**Task material:**
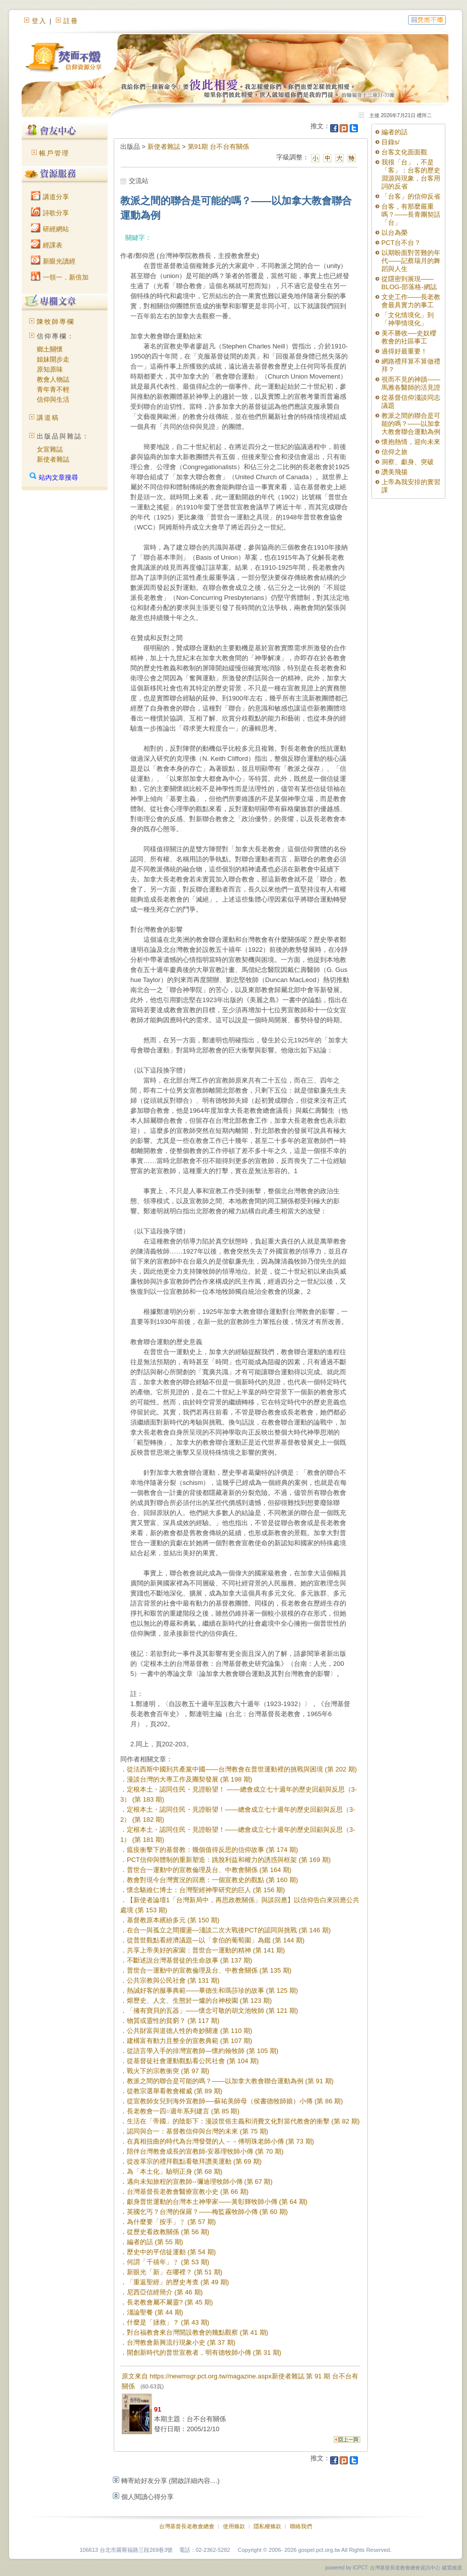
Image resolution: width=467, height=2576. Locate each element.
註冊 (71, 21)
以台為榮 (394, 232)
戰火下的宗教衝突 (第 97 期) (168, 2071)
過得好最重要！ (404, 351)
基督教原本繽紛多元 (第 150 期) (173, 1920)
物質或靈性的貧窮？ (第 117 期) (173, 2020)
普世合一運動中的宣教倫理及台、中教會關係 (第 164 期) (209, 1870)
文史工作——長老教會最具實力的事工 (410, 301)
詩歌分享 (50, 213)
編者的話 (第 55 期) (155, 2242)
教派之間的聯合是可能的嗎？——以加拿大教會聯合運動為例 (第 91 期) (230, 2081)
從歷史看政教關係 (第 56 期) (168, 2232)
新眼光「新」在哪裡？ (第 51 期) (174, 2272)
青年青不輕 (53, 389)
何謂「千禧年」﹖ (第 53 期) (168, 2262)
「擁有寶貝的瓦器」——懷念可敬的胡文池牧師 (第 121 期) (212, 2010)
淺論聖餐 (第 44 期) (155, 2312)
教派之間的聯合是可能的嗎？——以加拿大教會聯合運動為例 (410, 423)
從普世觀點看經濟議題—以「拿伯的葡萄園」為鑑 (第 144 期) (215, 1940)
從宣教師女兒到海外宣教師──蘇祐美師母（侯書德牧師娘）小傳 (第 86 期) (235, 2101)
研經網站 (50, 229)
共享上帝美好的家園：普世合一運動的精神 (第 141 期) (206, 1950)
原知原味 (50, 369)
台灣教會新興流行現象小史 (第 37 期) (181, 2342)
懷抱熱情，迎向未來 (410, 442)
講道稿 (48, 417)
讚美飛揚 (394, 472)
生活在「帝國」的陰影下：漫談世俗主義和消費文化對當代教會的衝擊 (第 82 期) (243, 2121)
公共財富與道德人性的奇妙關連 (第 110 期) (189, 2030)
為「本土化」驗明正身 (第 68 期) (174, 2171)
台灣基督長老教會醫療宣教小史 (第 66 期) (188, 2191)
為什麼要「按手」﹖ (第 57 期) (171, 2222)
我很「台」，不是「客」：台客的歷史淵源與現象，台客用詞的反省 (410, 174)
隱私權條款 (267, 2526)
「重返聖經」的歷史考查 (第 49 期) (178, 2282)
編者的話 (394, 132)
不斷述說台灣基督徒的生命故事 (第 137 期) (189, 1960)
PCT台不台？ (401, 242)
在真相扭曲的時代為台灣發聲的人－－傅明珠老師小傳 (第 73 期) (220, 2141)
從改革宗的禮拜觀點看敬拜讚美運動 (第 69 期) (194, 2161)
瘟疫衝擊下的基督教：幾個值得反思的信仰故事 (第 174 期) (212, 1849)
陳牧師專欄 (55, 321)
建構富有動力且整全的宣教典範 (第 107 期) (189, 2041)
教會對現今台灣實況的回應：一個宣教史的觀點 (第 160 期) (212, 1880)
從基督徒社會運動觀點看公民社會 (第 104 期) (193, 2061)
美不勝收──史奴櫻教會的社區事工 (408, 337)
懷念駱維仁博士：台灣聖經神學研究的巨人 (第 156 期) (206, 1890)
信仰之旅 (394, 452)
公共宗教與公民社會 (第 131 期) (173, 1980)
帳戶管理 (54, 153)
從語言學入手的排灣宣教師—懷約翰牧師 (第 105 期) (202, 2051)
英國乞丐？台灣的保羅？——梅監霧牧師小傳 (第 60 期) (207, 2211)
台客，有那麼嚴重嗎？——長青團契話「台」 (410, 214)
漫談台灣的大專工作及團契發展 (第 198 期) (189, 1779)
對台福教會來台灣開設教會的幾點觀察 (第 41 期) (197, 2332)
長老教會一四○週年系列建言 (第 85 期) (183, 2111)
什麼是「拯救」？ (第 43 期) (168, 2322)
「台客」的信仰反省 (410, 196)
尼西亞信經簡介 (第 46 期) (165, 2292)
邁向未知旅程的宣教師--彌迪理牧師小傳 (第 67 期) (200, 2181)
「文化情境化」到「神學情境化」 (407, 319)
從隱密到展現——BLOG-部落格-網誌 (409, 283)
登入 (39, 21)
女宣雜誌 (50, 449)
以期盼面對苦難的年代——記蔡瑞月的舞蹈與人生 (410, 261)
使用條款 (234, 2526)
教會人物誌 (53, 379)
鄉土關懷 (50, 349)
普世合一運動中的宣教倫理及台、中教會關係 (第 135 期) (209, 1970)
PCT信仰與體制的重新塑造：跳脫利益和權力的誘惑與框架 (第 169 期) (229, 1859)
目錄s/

**Exercise objective:**
Up to and including the final line of the data above, please copy every line exactly, starting from the one that contains "以期盼面對苦難的年代——記蔡瑞月的舞蹈與人生 (410, 261)".

**Written response:**
以期盼面對苦難的年代——記蔡瑞月的舞蹈與人生 (410, 261)
使用條款 (234, 2526)
教會人物誌 (53, 379)
鄉土關懷 (50, 349)
普世合一運動中的宣教倫理及台、中教會關係 (第 135 期) (209, 1970)
PCT信仰與體制的重新塑造：跳脫利益和權力的誘惑與框架 (第 169 期) (229, 1859)
目錄s/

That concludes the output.